But it seems like this time around, if social media and traditional media are any indication, this milestone is about a little more than just balloons and fanfare. The Wall Street Journal wrote:

"While seven billion is a nice round number, knowing the identity of the lucky baby or the exact moment the threshold is crossed isn't really any more important than pulling over to the side of the road to bask in your car's 100,000th mile. But the building blocks for world population estimates — national demographic statistics and characteristics — are used by governments, businesses and aid groups to plan spending and spot potential trouble spots."

In a growing and ever-changing economic and technological world, this may be the time to look at where we've been, what we're going through now and what challenges lie ahead for such a massive population.

iReport: What does 7 billion look like

And with movements like Occupy Wall Street spreading across the globe to share growing discontent about government institutions' ability to deal with our problems and growing debt, the 7 billion mark poses questions about whether those concerns will be passed on to future generations.

"The milestone of 7 billion is marked by achievements, setbacks and paradoxes," a United Nations Population Fund report begins. (Read the report in PDF form)

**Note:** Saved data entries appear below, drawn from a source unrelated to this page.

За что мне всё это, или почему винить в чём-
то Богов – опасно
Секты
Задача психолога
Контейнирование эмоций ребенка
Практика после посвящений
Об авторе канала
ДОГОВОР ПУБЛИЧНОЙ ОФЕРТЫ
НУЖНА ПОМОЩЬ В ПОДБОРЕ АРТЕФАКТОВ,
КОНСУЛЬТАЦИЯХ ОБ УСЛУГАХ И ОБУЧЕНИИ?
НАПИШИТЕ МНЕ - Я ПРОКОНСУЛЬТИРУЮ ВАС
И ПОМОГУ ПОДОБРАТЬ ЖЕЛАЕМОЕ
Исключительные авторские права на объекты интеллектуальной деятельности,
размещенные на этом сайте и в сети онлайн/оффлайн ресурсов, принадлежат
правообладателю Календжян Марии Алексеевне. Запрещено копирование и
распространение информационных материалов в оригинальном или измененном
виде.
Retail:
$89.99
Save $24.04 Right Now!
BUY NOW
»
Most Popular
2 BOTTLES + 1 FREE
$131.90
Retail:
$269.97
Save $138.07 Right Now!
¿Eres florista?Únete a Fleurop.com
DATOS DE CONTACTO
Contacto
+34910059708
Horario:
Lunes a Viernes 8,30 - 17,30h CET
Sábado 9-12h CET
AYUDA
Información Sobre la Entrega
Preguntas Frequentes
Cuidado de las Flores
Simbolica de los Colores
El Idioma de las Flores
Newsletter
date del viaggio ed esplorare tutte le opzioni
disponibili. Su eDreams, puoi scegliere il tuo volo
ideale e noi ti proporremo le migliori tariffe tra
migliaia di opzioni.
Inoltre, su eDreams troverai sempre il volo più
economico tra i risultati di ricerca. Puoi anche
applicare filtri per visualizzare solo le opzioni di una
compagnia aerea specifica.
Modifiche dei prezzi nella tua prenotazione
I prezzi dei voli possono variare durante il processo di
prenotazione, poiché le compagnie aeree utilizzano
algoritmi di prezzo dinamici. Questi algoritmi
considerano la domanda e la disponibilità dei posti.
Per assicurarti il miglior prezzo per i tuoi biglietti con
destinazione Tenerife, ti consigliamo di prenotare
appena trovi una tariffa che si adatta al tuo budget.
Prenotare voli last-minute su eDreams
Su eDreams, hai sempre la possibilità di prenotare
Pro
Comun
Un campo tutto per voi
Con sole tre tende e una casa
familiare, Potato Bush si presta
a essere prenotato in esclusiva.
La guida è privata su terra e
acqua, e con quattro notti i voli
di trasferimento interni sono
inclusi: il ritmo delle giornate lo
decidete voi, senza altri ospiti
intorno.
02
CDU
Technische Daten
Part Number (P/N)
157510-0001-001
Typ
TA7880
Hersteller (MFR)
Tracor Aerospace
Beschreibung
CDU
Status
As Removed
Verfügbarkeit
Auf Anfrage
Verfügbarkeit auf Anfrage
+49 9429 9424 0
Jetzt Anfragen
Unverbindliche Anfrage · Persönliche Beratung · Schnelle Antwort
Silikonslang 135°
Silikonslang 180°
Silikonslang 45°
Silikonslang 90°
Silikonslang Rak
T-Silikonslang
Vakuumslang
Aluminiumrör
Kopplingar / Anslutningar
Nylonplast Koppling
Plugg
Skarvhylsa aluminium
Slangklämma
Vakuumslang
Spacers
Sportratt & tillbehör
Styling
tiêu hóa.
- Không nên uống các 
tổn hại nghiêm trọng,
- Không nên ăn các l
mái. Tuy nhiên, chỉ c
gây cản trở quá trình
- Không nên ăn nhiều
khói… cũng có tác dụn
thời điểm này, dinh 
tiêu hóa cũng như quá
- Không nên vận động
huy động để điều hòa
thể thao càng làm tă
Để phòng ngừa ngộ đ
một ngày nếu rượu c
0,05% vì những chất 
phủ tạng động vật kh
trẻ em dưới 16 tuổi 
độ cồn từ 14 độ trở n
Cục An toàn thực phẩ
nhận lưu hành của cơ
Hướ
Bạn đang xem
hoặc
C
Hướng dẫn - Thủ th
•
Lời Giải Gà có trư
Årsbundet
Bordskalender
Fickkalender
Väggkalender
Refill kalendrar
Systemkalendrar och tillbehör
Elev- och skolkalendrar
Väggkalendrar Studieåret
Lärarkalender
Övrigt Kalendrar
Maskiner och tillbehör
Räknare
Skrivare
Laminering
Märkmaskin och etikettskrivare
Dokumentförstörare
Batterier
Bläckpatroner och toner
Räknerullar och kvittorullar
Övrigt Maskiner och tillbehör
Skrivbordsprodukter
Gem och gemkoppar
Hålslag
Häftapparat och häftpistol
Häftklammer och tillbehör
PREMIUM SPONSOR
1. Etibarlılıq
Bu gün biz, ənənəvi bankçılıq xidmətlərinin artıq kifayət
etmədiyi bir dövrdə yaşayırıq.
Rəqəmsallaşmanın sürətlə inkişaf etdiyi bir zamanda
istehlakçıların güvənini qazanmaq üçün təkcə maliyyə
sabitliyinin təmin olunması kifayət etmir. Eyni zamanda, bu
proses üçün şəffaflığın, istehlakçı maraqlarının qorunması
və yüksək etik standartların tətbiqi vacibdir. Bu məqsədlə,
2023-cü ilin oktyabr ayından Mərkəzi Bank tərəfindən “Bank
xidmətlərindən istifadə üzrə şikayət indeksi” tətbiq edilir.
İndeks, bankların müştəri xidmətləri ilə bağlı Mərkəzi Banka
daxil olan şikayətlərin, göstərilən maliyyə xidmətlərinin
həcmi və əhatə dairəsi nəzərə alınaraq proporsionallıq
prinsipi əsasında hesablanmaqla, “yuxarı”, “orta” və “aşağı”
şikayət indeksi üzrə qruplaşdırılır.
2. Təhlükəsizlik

The U.N. says it believes the world can thrive as it reaches the milestone, but the report also looks at the ways that countries are growing and changing, as well as how they can tackle critical challenges and prepare for the arrival of billions more people this century. Those challenges include empowering young people with economic opportunities; planning for the growth of cities; developing programs to share and sustain the Earth's resources; and improving education, including sexual education.

The U.N. has teamed up with the company SAP to help make those decisions easier by creating a widget on the site 7billionactions.org that allows you to assess the world's population by age, socioeconomic status and education levels, and to compare trends from country to country. The goal is to help governments assess their needs for the future.

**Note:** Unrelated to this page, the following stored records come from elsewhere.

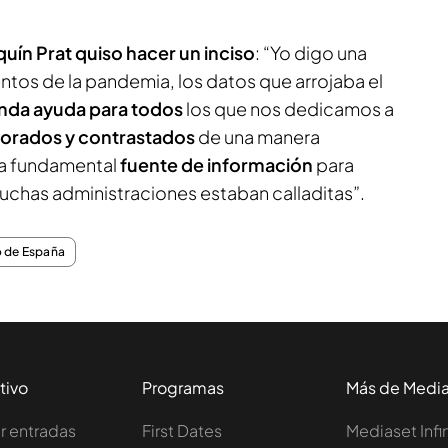
uín Prat quiso hacer un inciso
: “Yo digo una
tos de la pandemia, los datos que arrojaba el
da ayuda para todos
los que nos dedicamos a
borados y contrastados
de una manera
una fundamental
fuente de información
para
chas administraciones estaban calladitas”.
 de España
tivo
Programas
Más de Medi
 entradas
First Dates
Mediaset Infi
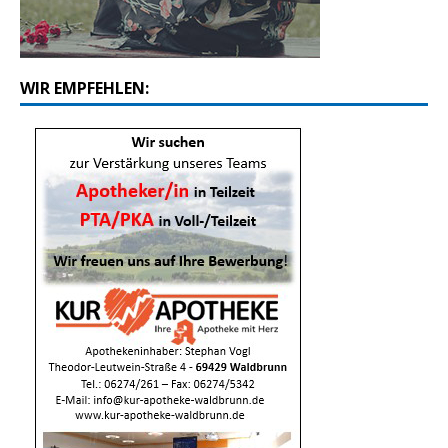
WIR EMPFEHLEN:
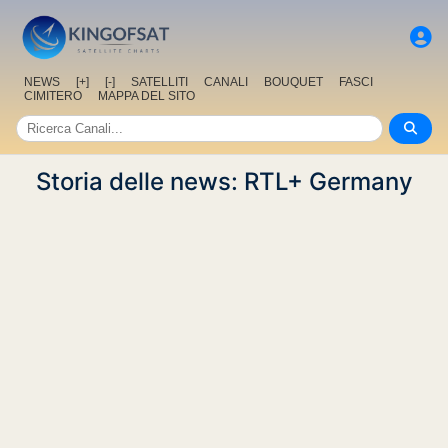
NEWS
[+]
[-]
SATELLITI
CANALI
BOUQUET
FASCI
CIMITERO
MAPPA DEL SITO
Storia delle news: RTL+ Germany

After all, with more people comes the need for more resources.

Jeffrey D. Sachs, the director of The Earth Institute at Columbia University, writing for CNN, says the occasion marks a huge task for us.

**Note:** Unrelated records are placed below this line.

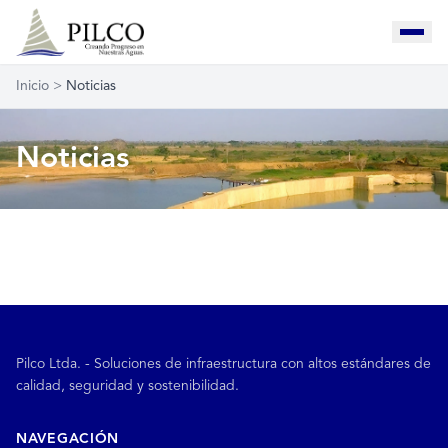
Inicio
>
Noticias
Noticias
Pilco Ltda. - Soluciones de infraestructura con altos estándares de
calidad, seguridad y sostenibilidad.
NAVEGACIÓN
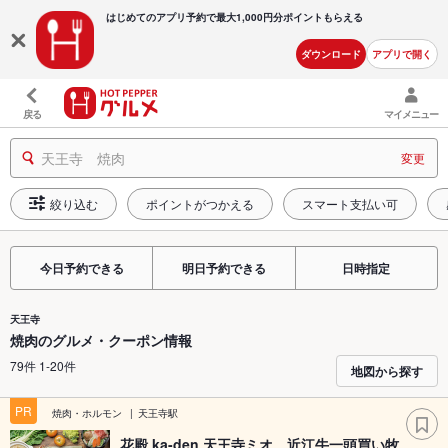
はじめてのアプリ予約で最大
1,000円分ポイントもらえる
ダウンロード
アプリで開く
戻る
マイメニュー
天王寺 焼肉
変更
絞り込む
ポイントがつかえる
スマート支払い可
今日予約できる
明日予約できる
日時指定
天王寺
焼肉のグルメ・クーポン情報
79件 1-20件
地図から探す
PR
焼肉・ホルモン
天王寺駅
花殿 ka-den 天王寺ミオ 近江牛一頭買い牧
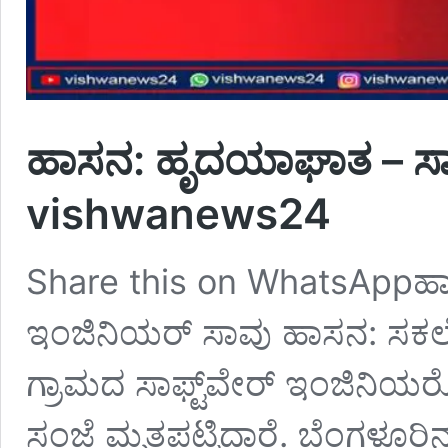
ಹಾಸನ: ಹೃದಯಾಘಾತ – ಸಾಫ್ಟ
vishwanews24
Share this on WhatsAppಹಾಸ
ಇಂಜಿನಿಯ‌ರ್ ಸಾವು ಹಾಸನ: ಸಕಲೇ
ಗ್ರಾಮದ ಸಾಫ್ಟ್‌ವೇ‌ರ್ ಇಂಜಿನಿ
ಸಂಜೆ ಮೃತಪಟ್ಟಿದ್ದಾರೆ. ಬೆಂಗಳೂರ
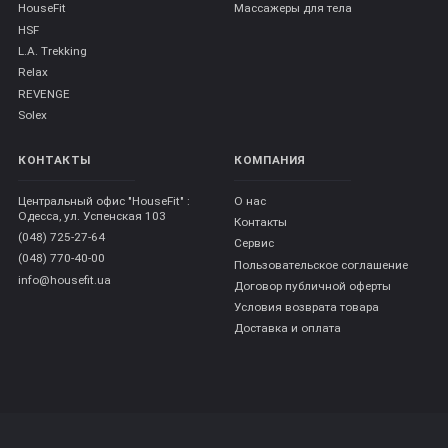
HouseFit
Массажеры для тела
HSF
L.A. Trekking
Relax
REVENGE
Solex
КОНТАКТЫ
КОМПАНИЯ
Центральный офис "HouseFit" :
О нас
Одесса, ул. Успенская 103
Контакты
(048) 725-27-64
Сервис
(048) 770-40-00
Пользовательское соглашение
info@housefit.ua
Договор публичной оферты
Условия возврата товара
Доставка и оплата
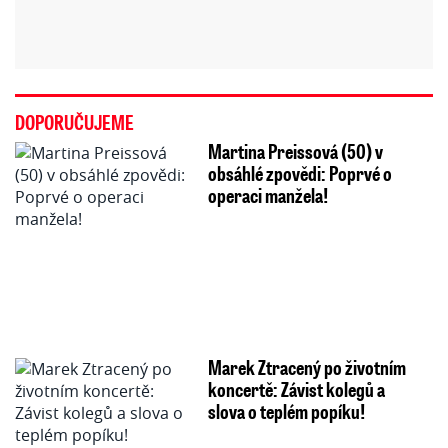
DOPORUČUJEME
Martina Preissová (50) v
obsáhlé zpovědi: Poprvé o
operaci manžela!
Marek Ztracený po životním
koncertě: Závist kolegů a
slova o teplém popíku!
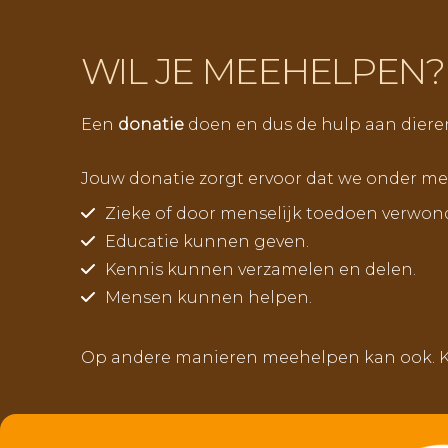
WIL JE MEEHELPEN?
Een
donatie
doen en dus de hulp aan diere
Jouw donatie zorgt ervoor dat we onder me
Zieke of door menselijk toedoen verwon
Educatie kunnen geven.
Kennis kunnen verzamelen en delen.
Mensen kunnen helpen.
Op andere manieren meehelpen kan ook. Kij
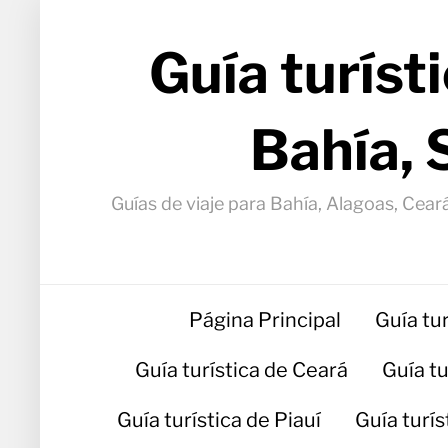
Guía turíst
Bahía, 
Guías de viaje para Bahía, Alagoas, Ceará
Página Principal
Guía tu
Guía turística de Ceará
Guía t
Guía turística de Piauí
Guía turí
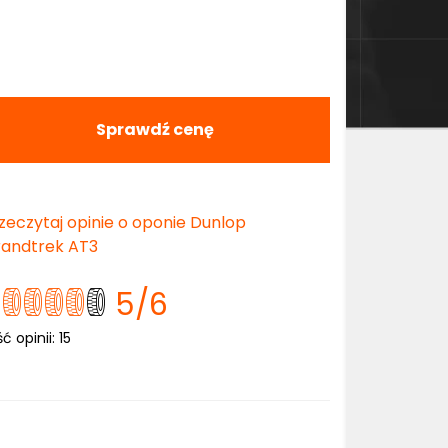
Sprawdź cenę
zeczytaj opinie o oponie Dunlop
andtrek AT3
5
/6
ść opinii:
15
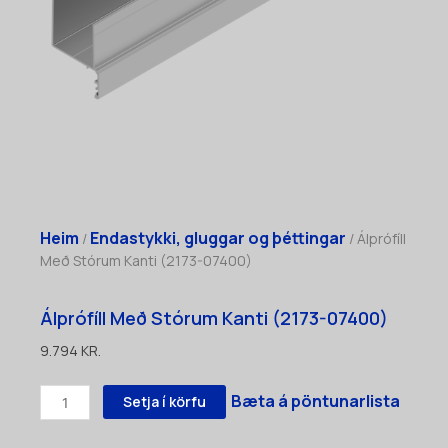
Heim
Endastykki, gluggar og þéttingar
/
/ Álprófíll
Með Stórum Kanti (2173-07400)
Álprófíll Með Stórum Kanti (2173-07400)
9.794
KR.
Álprófíll
Bæta á pöntunarlista
Setja í körfu
Með
Stórum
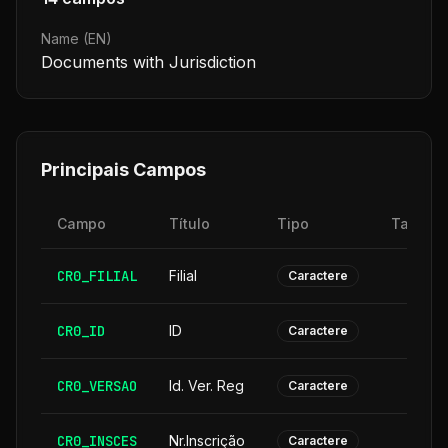
Name (EN)
Documents with Jurisdiction
Principais Campos
Campo
Título
Tipo
Tamanh
CR0_FILIAL
Filial
Caractere
CR0_ID
ID
Caractere
CR0_VERSAO
Id. Ver. Reg
Caractere
CR0_INSCES
Nr.Inscrição
Caractere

"The arrival of the 7 billionth person is cause for profound global concern. It carries a challenge: What will it take to maintain a planet in which each person has a chance for a full, productive and prosperous life, and in which the planet's resources are sustained for future generations?

"How, in short, can we enjoy 'sustainable development' on a very crowded planet?"

That crowded planet may cause some global issues. Those include the health concerns caused by the waste that 7 billion people create, according to a LiveScience report on MSNBC.com.

MSNBC's photo blog takes a visual look at the effect that we have on the world each day and how we tax the environment: through deforestation, pollution from developing countries and traffic jams, as well as the struggle to cultivate all of the food and crops necessary to feed our growing population. That imprint will only grow as more of us inhabit the planet, the accompanying article says.

And Roger Martin's article in the UK's Guardian newspaper says the growing population could cost us the planet we live on in the way we now know it.

"Every additional person needs food, water and energy, and produces more waste and pollution, so ratchets up our total impact on the planet, and ratchets down everyone else's share – the rich far more than the poor. By definition, total impact and consumption are worked out by measuring the average per person multiplied by the number of people. Thus all environmental (and many economic and social) problems are easier to solve with fewer people, and ultimately impossible with ever more."

"On a finite planet, the optimum population providing the best quality of life for all, is clearly much smaller than the maximum, permitting bare survival. The more we are, the less for each; fewer people mean better lives.

TV One in New Zealand took a look at the meaning of the number, but from the perspective of the tax burden it may bring on a growing population of aging people.

"Richard Bedford, an expert on population changes from Waikato University, told TV ONE's Breakfast, that young taxpayers' ability to cope is 'the big $64,000 question.'

"By 2030, more than a third of the population in a number of Western countries will be aged over 65."

For some, the projection has come with gloom and doom and questions of "are we prepared?" for the population growth ahead.

A National Geographic cover story from January, titled "Population 7 Billion," examined the history behind the global moment and fascination with how well and how long our civilization can continue to coexist with our surroundings.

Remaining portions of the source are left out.